LUST Fund Delays:
NOBODY WINS WITH LONG PAYMENT DELAYS

According to data published by ASTSWMO, the dollar amount of claims filed with state sponsored LUST funds that are delaying reimbursement totals over one billion. In financial terms, the LUST fund may be suffering from an "Asset - Liability Mismatch", a financial term that describes a periodic imbalance when the dollar volume of submitted claims exceeds the fund's revenues. What happens is that the fund's cash balance is eventually depleted and a payment queue results, resulting in RP's waiting months receive reimbursement*. Cash flow problems for the private sector can feed back into public policy problems for state fund administrators and their political leaders.

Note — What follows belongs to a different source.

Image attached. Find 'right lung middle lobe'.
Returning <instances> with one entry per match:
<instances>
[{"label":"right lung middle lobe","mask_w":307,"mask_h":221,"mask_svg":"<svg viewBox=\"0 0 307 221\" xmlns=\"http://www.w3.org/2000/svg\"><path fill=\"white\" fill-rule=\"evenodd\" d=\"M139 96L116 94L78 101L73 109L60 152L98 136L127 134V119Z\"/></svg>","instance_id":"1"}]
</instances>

  • Small Regulated Tank Owners: Tying up significant amounts of working capital for long periods can materially impair the profitability & balance sheets of small businesses, depress property values, impede real estate transactions (reduced marketability) & slow job creation.
  • Large Regulated Tank Owners: Large regulated tank owners are not immune from payment delays, which when combined with the real-world reality of annual environmental budget constraints, can cause inefficiencies that slow the clean up process (ex. spreading work over several budget cycles). This can result in higher total costs to the RP and to the LUST fund.
  • State Fund Administrators & Political Leaders: Payment delays can cause a breakdown in the marketplace when RP's simply run out of financial capacity to continue clean up's, and environmental consultants are no longer able to wait many months to receive the reimbursement check.
    • Reduced voluntary cooperation can sometimes result in delays in identifying & removing LUSTs, which can result in increased public health risks & higher total clean up costs.
    • Regulators may spend limited management resources pursuing enforcement actions against financially strapped RP's rather than pursuing actual clean ups.
    • Payment delays can lead to delays in closing real estate transactions or impede refinancings.
    • The failure to remove "free product" may be a violation of CFR 280.64 Payment delays increase the risk that the LUST fund may no longer be deemed viable for meeting EPA's financial responsibility regulations.
    • Payment delays can lead to increased risk that the state legislature acts to eliminate the fund.

*Some LUST funds resort to other means to preserve their cash balance, including slowing down (or stopping) clean ups, slowing down claim approval, implementing prioritization measures, monitoring sites instead of cleaning them up, or reimbursing one class of tank owner before another.